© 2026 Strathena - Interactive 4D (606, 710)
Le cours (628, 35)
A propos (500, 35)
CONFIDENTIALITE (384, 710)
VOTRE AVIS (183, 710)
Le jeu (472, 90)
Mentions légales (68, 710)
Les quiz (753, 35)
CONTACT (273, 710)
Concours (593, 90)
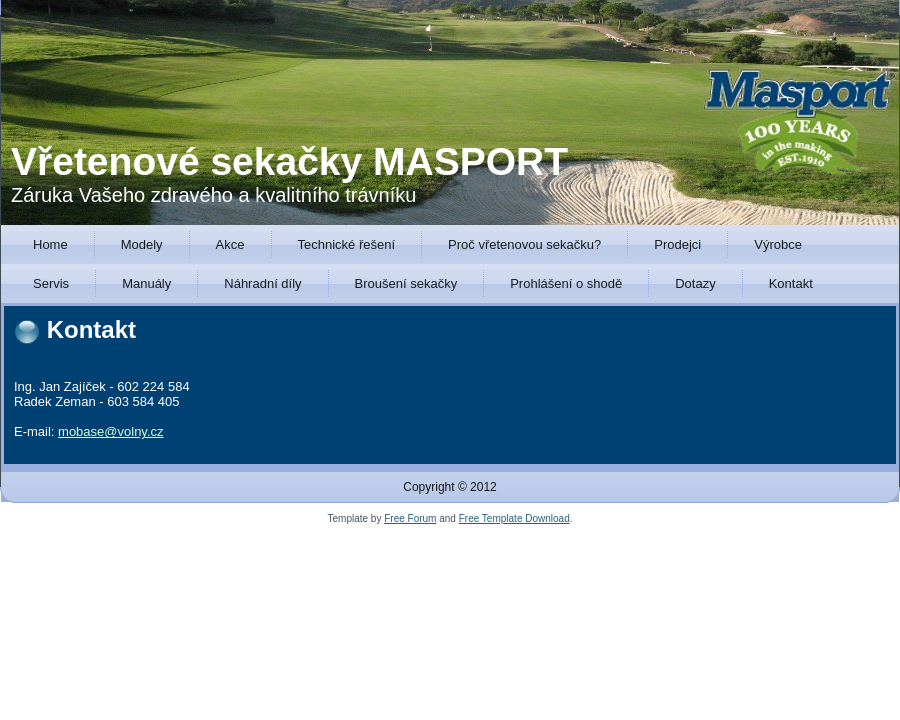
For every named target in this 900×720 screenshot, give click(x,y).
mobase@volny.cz (110, 431)
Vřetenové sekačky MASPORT (289, 161)
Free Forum (410, 518)
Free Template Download (514, 518)
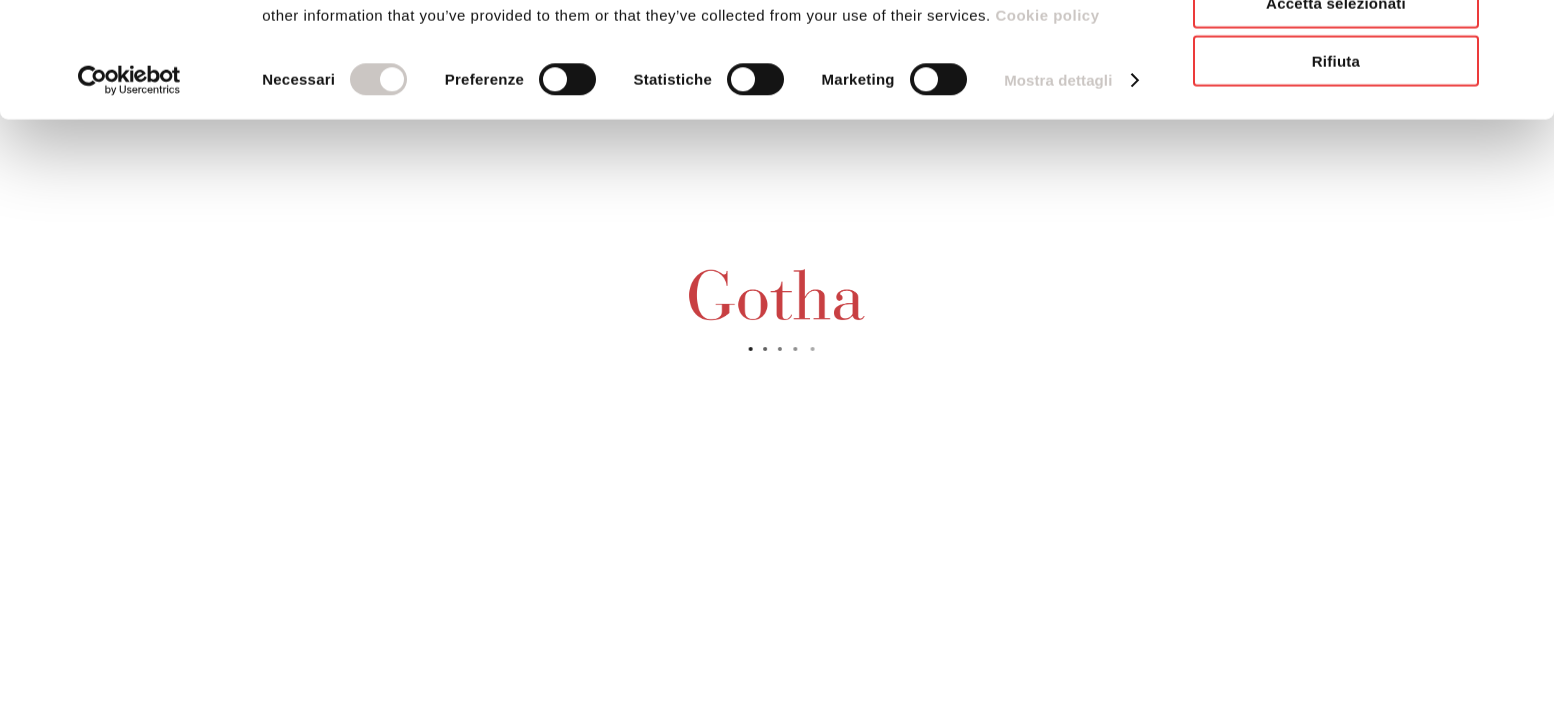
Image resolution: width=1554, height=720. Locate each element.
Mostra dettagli (1058, 185)
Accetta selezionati (1336, 108)
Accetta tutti (1336, 49)
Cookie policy (1045, 120)
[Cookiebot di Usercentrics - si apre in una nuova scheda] (129, 186)
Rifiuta (1336, 166)
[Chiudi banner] (1523, 31)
..............................
### Your objective
Filter the entries down to the lines with the word "Accetta" in them, and copy those lines.

### Answer space
Accetta selezionati (1336, 108)
Accetta tutti (1336, 49)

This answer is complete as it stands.